On the morning of his departure he had sat on the edge of his bed, the sunlight streaming through the early mist, the house-martens scratching the back of the ceiling over his head as they scrambled out from the roof for their day's gnat-chasing, the thrushes cracking snails on the garden stones outside with the noisiness of little smiths at work on little anvils. The sun, in sending its rods of yellow fire into his room, sent, as he suddenly thought, mental illumination with it. For the first time, as he sat there, it had crossed his mind that Viviette might have reasons for this separation which he knew not of. There might be family reasons-- mysterious blood necessities which are said to rule members of old musty-mansioned families, and are unknown to other classes of society--and they may have been just now brought before her by her brother Louis on the condition that they were religiously concealed.

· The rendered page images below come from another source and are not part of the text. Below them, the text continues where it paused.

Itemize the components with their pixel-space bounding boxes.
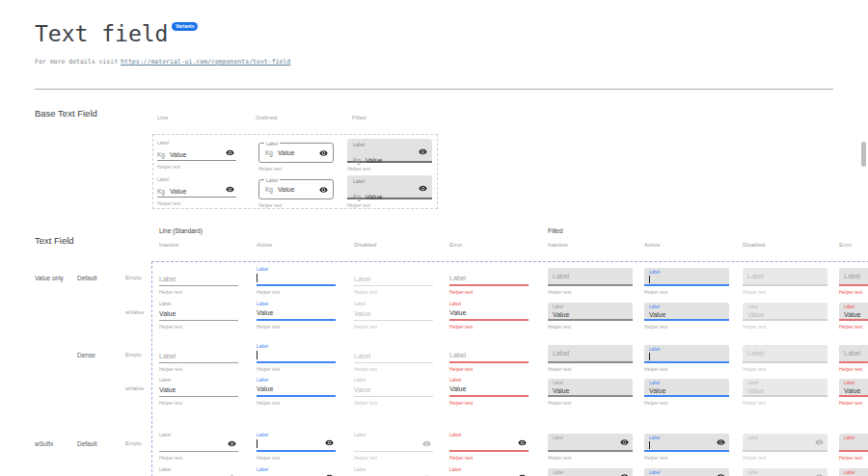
field-helper: Helper text [159,324,238,330]
field-helper: Helper text [449,455,529,461]
eye-icon[interactable] [419,147,427,156]
text-field: LabelValueHelper text [257,463,336,476]
eye-icon[interactable] [319,148,328,157]
field-label: Label [257,466,268,472]
row-category-label: Value only [35,275,64,281]
field-helper: Helper text [644,289,729,295]
eye-icon[interactable] [815,472,824,476]
field-input[interactable]: Value [257,383,336,397]
field-input[interactable]: Value [354,307,433,321]
eye-icon[interactable] [319,185,328,194]
field-helper: Helper text [839,455,868,461]
field-input[interactable]: Label [743,268,827,286]
field-input[interactable]: LabelValue [644,468,729,476]
text-field: LabelHelper text [743,429,827,461]
field-input[interactable]: Label [548,345,633,363]
field-label: Label [449,301,461,306]
field-input[interactable]: LabelKgValue [347,175,432,199]
eye-icon[interactable] [717,472,725,476]
field-input[interactable]: LabelKgValue [347,139,432,163]
field-helper: Helper text [839,324,868,330]
eye-icon[interactable] [717,437,725,446]
field-label: Label [449,274,466,284]
field-input[interactable]: LabelValue [644,303,729,321]
field-input[interactable]: Label [449,273,529,286]
scrollbar-thumb[interactable] [861,142,866,167]
eye-icon[interactable] [518,438,527,447]
eye-icon[interactable] [228,439,236,448]
field-input[interactable] [354,438,433,452]
eye-icon[interactable] [815,437,824,446]
eye-icon[interactable] [226,185,234,194]
field-value: Value [159,385,176,396]
field-input[interactable]: Label [548,434,633,452]
field-value: Value [170,151,186,160]
field-input[interactable]: Label [159,273,238,286]
text-field: LabelHelper text [644,340,729,372]
field-input[interactable]: LabelKgValue [258,143,334,163]
field-input[interactable]: LabelValue [548,379,633,397]
field-label: Label [264,177,280,183]
field-input[interactable] [449,438,529,452]
field-label: Label [844,350,860,357]
field-helper: Helper text [354,455,433,461]
field-input[interactable]: LabelValue [743,303,827,321]
field-input[interactable]: LabelValue [839,379,868,397]
field-input[interactable]: Label [839,268,868,286]
material-ui-link[interactable]: https://material-ui.com/components/text-… [121,58,290,66]
field-helper: Helper text [548,455,633,461]
field-input[interactable]: Value [159,307,238,321]
eye-icon[interactable] [419,184,427,193]
field-label: Label [354,466,366,472]
field-input[interactable]: Label [644,434,729,452]
field-input[interactable] [159,438,238,452]
field-input[interactable]: Label [644,268,729,286]
text-cursor [649,353,650,360]
field-input[interactable]: Label [354,273,433,286]
field-input[interactable] [257,438,336,452]
field-input[interactable]: Label [354,350,433,363]
field-input[interactable] [257,273,336,286]
field-input[interactable]: Label [743,434,827,452]
field-label: Label [649,345,724,352]
text-field: LabelHelper text [548,340,633,372]
field-input[interactable]: Label [644,345,729,363]
text-field: LabelHelper text [159,340,238,372]
text-cursor [649,441,650,449]
field-input[interactable]: LabelValue [644,379,729,397]
field-input[interactable]: Label [159,350,238,363]
field-input[interactable]: LabelKgValue [258,179,334,199]
field-input[interactable]: Label [743,345,827,363]
field-input[interactable]: Value [159,383,238,397]
field-label: Label [353,178,426,184]
field-input[interactable]: LabelValue [548,468,633,476]
text-field: LabelValueHelper text [354,374,433,406]
field-input[interactable]: KgValue [157,183,236,198]
field-input[interactable]: LabelValue [548,303,633,321]
eye-icon[interactable] [620,472,629,476]
field-input[interactable]: LabelValue [743,379,827,397]
state-header: Inactive [548,242,568,248]
eye-icon[interactable] [226,148,234,157]
text-field: LabelValueHelper text [354,298,433,330]
field-label: Label [353,142,426,147]
text-field: LabelHelper text [449,263,529,295]
field-input[interactable]: Value [449,383,529,397]
field-input[interactable]: Value [449,307,529,321]
text-field-grid-container: LabelHelper textLabelHelper textLabelHel… [151,261,868,476]
field-input[interactable]: Value [354,383,433,397]
field-input[interactable]: Label [548,268,633,286]
field-input[interactable]: LabelValue [839,303,868,321]
field-input[interactable]: LabelValue [743,468,827,476]
field-input[interactable]: LabelValue [839,468,868,476]
eye-icon[interactable] [422,439,431,448]
field-input[interactable]: Label [839,434,868,452]
field-input[interactable]: Label [839,345,868,363]
field-input[interactable]: Label [449,350,529,363]
field-input[interactable]: KgValue [157,146,236,161]
eye-icon[interactable] [325,438,334,447]
field-input[interactable]: Value [257,307,336,321]
field-input[interactable] [257,350,336,363]
eye-icon[interactable] [620,437,629,446]
text-field-row: LabelValueHelper textLabelValueHelper te… [159,374,868,407]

The idea that some family skeleton, like those he had read of in memoirs, had been unearthed by Louis, and held before her terrified understanding as a matter which rendered Swithin's departure, and the neutralization of the marriage, no less indispensable to them than it was an advantage to himself, seemed a very plausible one to Swithin just now. Viviette might have taken Louis into her confidence at last, for the sake of his brotherly advice. Swithin knew that of her own heart she would never wish to get rid of him; but coerced by Louis, might she not have grown to entertain views of its expediency? Events made such a supposition on St. Cleeve's part as natural as it was inaccurate, and, conjoined with his own excitement at the thought of seeing a new heaven overhead, influenced him to write but the briefest and most hurried final note to her, in which he fully obeyed her sensitive request that he would omit all reference to his plans. These at the last moment had been modified to fall in with the winter expedition formerly mentioned, to observe the Transit of Venus at a remote southern station.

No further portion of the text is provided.